===== GIVEN RECORDS
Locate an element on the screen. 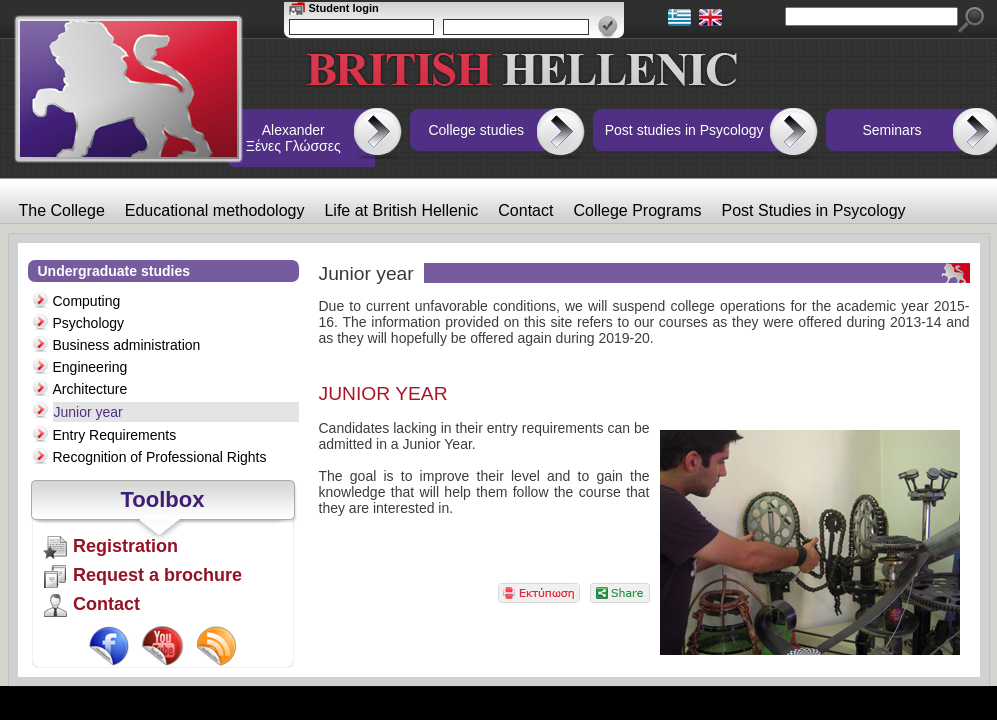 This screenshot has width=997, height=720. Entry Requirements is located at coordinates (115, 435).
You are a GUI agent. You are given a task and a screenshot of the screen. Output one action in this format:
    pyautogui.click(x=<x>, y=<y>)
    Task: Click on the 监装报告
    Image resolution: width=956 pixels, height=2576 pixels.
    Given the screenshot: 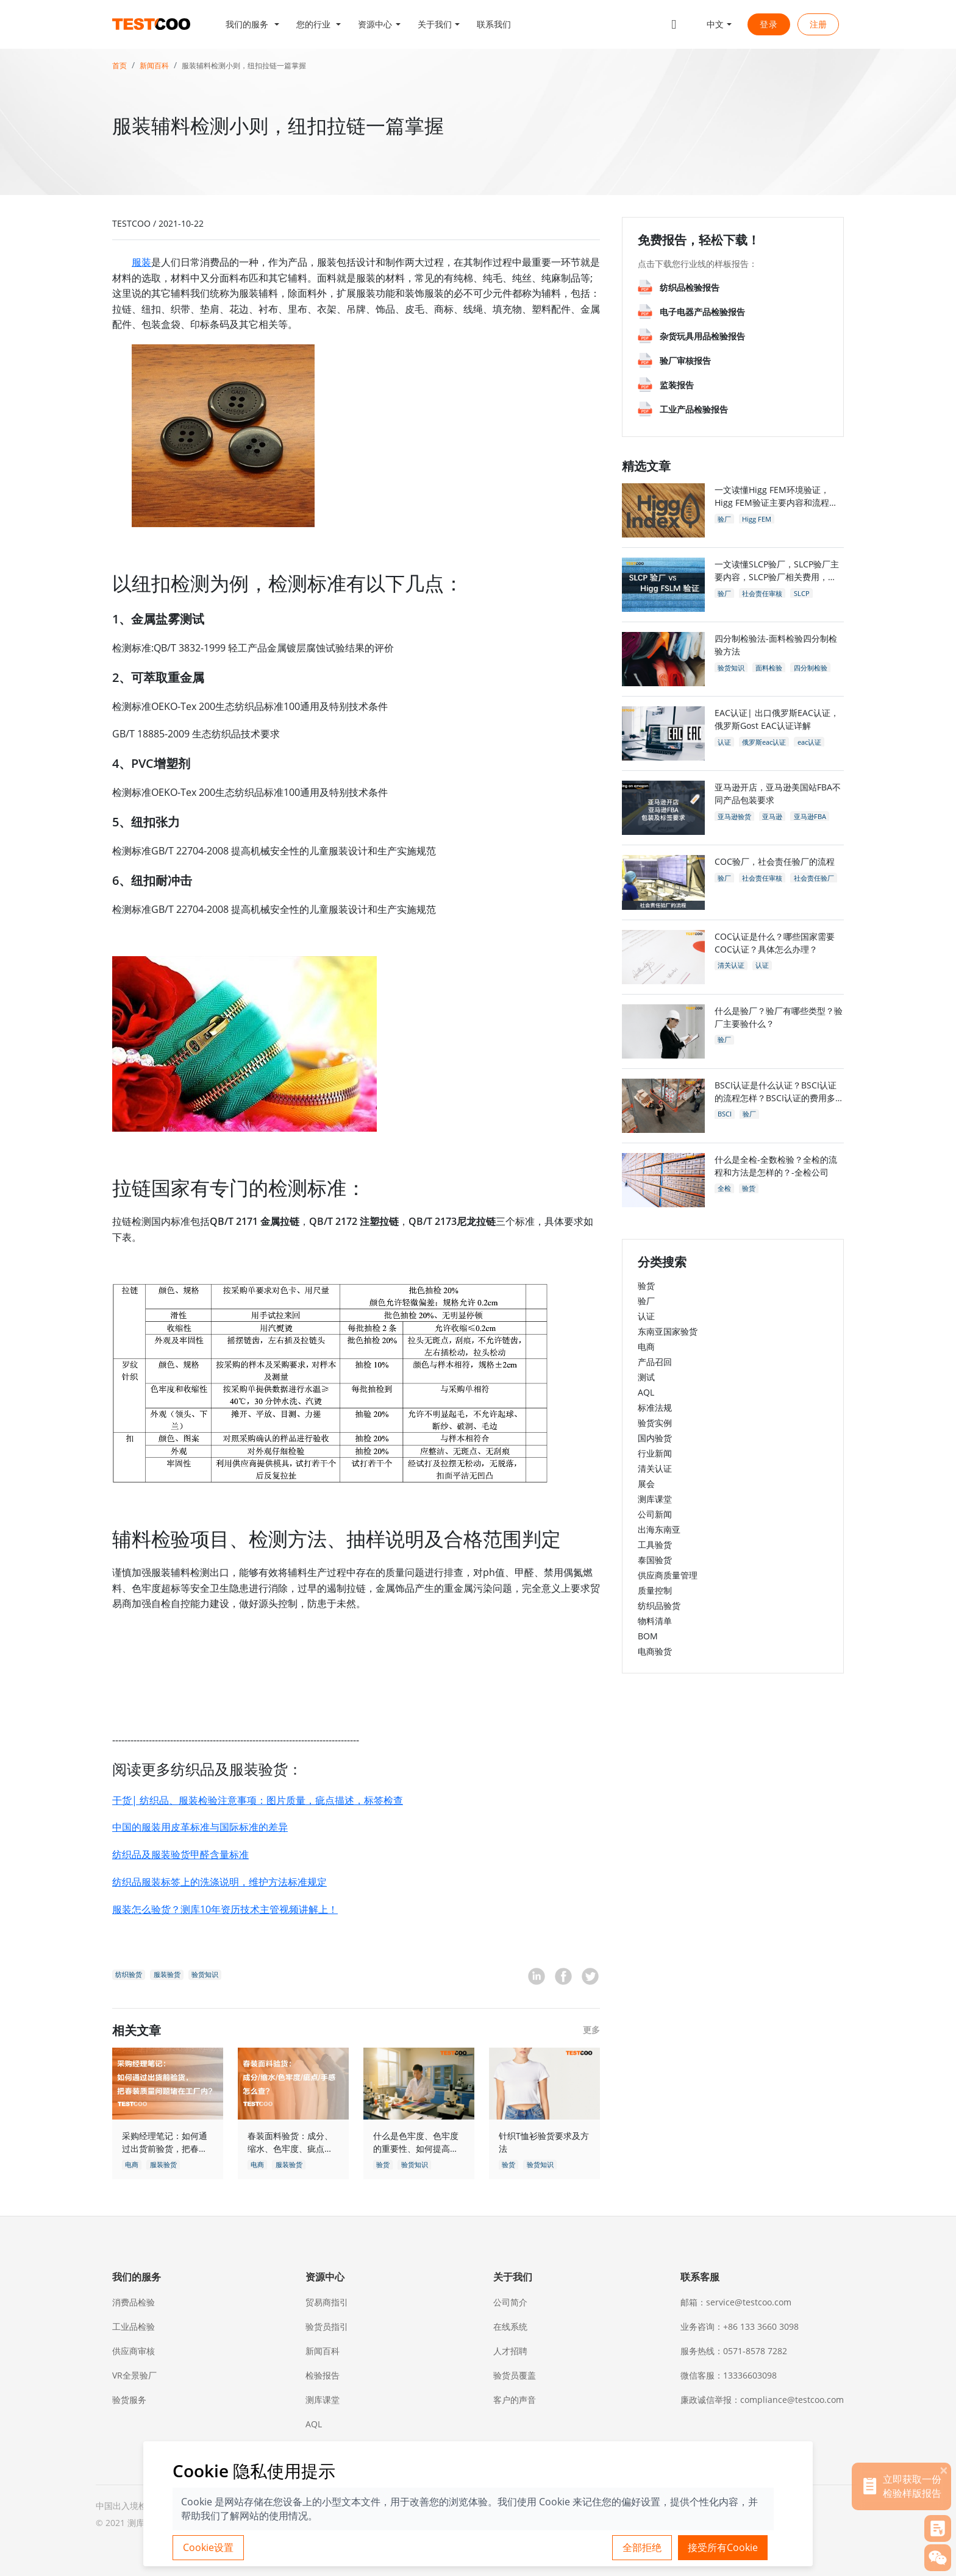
==========
--- REQUIRED WORK ---
Your answer should hold only the lines from the line with "You are a GUI" through the closing line of the records, restated exactly and free of pictures.

--- TASK ANSWER ---
You are a GUI agent. You are given a task and a screenshot of the screen. Output one action in this format:
    pyautogui.click(x=<x>, y=<y>)
    Task: Click on the 监装报告
    Image resolution: width=956 pixels, height=2576 pixels.
    Given the screenshot: 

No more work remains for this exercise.